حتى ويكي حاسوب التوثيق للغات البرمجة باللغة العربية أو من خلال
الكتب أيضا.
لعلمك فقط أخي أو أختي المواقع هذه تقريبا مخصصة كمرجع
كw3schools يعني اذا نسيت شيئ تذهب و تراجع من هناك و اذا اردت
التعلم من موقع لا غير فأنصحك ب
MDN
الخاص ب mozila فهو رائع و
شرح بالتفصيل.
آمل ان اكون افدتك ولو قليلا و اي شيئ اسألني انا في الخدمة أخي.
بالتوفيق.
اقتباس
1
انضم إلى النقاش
.....
(Exercise objective) Beginning with the first line of the listing above, print each line exactly until you have printed the line that contains "شرح بالتفصيل.".

(Result of the exercise)
حتى ويكي حاسوب التوثيق للغات البرمجة باللغة العربية أو من خلال
الكتب أيضا.
لعلمك فقط أخي أو أختي المواقع هذه تقريبا مخصصة كمرجع
كw3schools يعني اذا نسيت شيئ تذهب و تراجع من هناك و اذا اردت
التعلم من موقع لا غير فأنصحك ب
MDN
الخاص ب mozila فهو رائع و
شرح بالتفصيل.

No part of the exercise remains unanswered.